The error correcting schemes,widely used in modern systems, from one hand do not always fit the quality requirements, from the other hand are not based on the last theoretical achievements.

In this project the deeper analysis of the modern error correcting schemes in mobile networks should be performed.

Research of new efficient methods for coding and processing the signals for data transmission in sensor networks.

Project stages


LDPC codes

LDPC codes can achieve the high quality of data transmission with the comparatively low coding and decoding complexity. The procedure of coding and decoding of such codes allow effective parallel implementation. It may be used to create efficient schemes of data transmission in mobile systems based on the LDPC-codes. These schemes are supposed to use multi-channel adaptive transmission. For transmission of application multimedia data (video or audio) an unequal error protection scheme can be used.

Proposed approaches:

  1. multi-Layer coding based on LDPC-codes;
  2. СDMA based on LDPC-codes;
  3. adaptive coding based on LDPC-codes и cascade coding schemes;
  4. unequal error protection.

 

Transport layer coding

Transport layer coding is the method for transmission of data in networks with packet commutation. It suggests adding the redundant packets obtained in the result of the coding by the error correcting code.

This method can provide the decrease in the message delays even in the network with reliable channel. In the mobile networks it can improve the probability of message delivery in a fixed time interval.

Research targets


In this area the following results are planned:

  • to develop a transport layer coding scheme for enhancement transmission in mobile networks;
  • to explore the possibility of the joint coding on physical, data link and transport layers.

Adaptive error correction scheme for chirp spread spectrum wireless link

Project team


Victor Malishev, professor
Boris Lavrenko, postgraduate student
Anastasja Lavrenko, postgraduate student
Saint-Petersburg State Electrotechnical University

Introduction


Currently, a great number of various approaches to provide error-free transmission in modern communication systems were designed. The error correction algorithms differ both in implementation complexity and in efficiency, trying their best to correct a transmission error and to increase the throughput of a data link operating in a noisy environment.

When the channel introduces predominately random bit errors, convolutional codes provide a good solution. In burst-error channels, Reed-Solomon codes are among the best codes because errors composed of many consecutive corrupted bits translate into only a few erroneous symbols.

Evaluating adaptive error correction scheme in wireless environments is challenging because repeatable experiments are difficult: urban wireless environment cannot easily be isolated and propagation conditions vary quickly. Rigid error control policies can perform very poorly, because they either introduce too much overhead in “good” environments or are not aggressive enough in “bad” environments.

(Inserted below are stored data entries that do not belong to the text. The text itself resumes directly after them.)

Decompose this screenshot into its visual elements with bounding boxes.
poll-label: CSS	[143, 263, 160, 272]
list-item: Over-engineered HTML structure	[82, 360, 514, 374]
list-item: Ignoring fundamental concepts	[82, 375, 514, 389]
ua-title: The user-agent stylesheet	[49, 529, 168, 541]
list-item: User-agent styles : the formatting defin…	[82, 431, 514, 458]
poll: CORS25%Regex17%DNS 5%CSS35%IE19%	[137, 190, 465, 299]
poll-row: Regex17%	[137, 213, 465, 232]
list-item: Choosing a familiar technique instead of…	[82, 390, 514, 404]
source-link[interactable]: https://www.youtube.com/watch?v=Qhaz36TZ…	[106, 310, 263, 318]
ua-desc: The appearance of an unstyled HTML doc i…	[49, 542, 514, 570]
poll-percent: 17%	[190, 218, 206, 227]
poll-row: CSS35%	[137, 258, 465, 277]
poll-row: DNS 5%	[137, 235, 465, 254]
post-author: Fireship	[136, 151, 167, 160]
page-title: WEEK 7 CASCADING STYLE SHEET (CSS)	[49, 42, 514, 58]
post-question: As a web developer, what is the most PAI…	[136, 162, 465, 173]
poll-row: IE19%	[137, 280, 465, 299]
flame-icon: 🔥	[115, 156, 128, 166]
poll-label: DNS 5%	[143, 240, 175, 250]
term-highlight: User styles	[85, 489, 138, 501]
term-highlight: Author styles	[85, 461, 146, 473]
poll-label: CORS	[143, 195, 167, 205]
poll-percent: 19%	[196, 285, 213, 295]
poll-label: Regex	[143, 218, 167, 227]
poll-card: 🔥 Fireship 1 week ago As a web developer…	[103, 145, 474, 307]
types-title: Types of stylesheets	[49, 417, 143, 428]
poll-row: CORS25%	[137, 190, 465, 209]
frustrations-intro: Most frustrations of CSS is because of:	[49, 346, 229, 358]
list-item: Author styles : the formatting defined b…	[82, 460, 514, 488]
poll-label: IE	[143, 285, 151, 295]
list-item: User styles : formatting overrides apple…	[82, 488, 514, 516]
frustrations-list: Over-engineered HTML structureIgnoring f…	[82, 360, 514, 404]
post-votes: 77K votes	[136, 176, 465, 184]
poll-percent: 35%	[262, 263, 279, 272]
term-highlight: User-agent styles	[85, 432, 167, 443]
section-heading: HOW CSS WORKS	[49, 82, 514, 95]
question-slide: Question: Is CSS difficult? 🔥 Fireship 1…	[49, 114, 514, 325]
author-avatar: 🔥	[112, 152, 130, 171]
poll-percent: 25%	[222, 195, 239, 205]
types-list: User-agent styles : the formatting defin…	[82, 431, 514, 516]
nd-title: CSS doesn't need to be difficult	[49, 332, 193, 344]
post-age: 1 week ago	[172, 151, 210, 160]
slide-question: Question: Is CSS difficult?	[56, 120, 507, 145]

This project is aimed to carry out the choice and investigation of adaptive error correction scheme for short range wireless data transmission system. It is supposed to research the efficiency of adaptive error control policies in subject to the varying propagation and channel noise, typical for urban and industrial environment.

Implementation of short range (100…1000 meters) wireless link is based on chirp spread spectrum signals in 2.4 GHz ISM band with 60…80 MHz bandwidth. The throughput of a data link is about 500 megabit per second; packet length varies from 64 to 256 byte. Computational power “on board” is strictly limited. However, off-line error correction pre- and post processing is acceptable for some applications. Preliminary experiments in urban and industrial environment shows relatively low random bit error rate and remarkable packet loss rate, demanding development of adaptive error correction scheme with interleaving.

Project stages


The choice of coding scheme and parameters is inseparably connected with adverse propagation conditions. So, the mathematical simulation of coding schemes performance on the assumption of applying of several error models is considered as initial stage of the research. The error models corresponded as varying proportion of the burst and random bit errors is of the main interest of this study. But in spite of being known the common error distribution, constructing the adequate model provided to be a quite complicated task. Thereby it is required to accumulate and review some statistics of the most typical urban noise sources in the field experiments.

The software implementation of selected algorithm supposed to be a consecutive stage. As computational power of examined system is also constrained, such realization should be inspected for computational complexity on each development step.

To make this study complete it is intended to test the system in real working conditions.

Targets


The main purpose of this project is to work out the adaptive error correction scheme for wireless data transmission system that will be robust to variations of radio wave propagation and interference in case of urban or industrial environment.

System level simulator for hybrid broadcast/cellular networks

As the focus of modern telecommunication systems shifts increasingly toward wireless mobile data transfer, the systems’ capacity of operation in unstable channel conditions is constantly improved. From a system simulation point of view this presents challenges both in terms of simulator complexity and the need to develop accurate system level models for mobile data transfer to analyze systems in different protocol layers.

Usually simulations are performed for one-user point-to-point link. Overall system performance analysis requires thousands of such trajectories. It is evident that bit-true simulations for all users result in unacceptable simulation duration.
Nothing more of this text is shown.